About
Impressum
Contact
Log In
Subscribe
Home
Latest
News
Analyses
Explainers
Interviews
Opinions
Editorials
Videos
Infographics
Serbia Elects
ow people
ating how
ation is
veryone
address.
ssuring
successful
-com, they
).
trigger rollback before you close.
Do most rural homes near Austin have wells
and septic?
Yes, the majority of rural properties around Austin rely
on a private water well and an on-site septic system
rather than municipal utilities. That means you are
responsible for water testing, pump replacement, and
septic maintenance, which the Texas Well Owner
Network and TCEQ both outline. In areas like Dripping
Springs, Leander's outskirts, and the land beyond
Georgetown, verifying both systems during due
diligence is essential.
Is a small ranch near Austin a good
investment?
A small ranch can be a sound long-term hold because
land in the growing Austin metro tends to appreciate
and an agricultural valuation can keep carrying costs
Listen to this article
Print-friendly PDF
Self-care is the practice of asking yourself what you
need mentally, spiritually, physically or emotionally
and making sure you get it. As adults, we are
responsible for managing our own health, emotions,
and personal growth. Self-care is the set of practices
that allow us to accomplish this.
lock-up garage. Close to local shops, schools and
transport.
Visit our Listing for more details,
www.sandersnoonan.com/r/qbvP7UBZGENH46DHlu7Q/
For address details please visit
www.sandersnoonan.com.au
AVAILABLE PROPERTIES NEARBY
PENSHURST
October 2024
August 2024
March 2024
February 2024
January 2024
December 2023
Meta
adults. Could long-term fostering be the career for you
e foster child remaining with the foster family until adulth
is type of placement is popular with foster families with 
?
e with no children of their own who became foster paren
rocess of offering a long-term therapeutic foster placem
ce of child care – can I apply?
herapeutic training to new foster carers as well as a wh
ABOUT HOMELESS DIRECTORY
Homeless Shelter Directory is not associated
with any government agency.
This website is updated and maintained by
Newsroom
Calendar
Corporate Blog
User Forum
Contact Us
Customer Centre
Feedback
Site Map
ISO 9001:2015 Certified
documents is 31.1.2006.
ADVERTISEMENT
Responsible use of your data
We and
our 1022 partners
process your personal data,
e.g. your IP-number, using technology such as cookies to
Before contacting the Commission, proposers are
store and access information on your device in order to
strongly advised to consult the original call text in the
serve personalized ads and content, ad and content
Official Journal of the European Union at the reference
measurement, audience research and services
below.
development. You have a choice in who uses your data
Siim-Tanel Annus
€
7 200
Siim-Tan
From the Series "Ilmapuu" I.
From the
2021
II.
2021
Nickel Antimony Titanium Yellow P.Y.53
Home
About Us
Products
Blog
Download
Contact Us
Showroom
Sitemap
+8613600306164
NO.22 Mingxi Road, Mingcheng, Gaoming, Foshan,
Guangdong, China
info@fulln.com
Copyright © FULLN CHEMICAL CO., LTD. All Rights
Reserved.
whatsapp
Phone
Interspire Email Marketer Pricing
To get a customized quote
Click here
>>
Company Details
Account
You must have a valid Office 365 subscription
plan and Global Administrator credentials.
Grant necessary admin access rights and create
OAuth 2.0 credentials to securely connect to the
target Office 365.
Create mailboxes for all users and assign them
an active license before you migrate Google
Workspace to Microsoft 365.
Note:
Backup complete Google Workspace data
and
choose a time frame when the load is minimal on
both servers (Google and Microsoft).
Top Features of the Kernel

• _Task item_:
The stretch of entries above that starts with the line containing "info@fulln.com" and goes on through the line containing "target Office 365." is to be transcribed exactly, and no other line is to be transcribed.

• _Task solution_:
info@fulln.com
Copyright © FULLN CHEMICAL CO., LTD. All Rights
Reserved.
whatsapp
Phone
Interspire Email Marketer Pricing
To get a customized quote
Click here
>>
Company Details
Account
You must have a valid Office 365 subscription
plan and Global Administrator credentials.
Grant necessary admin access rights and create
OAuth 2.0 credentials to securely connect to the
target Office 365.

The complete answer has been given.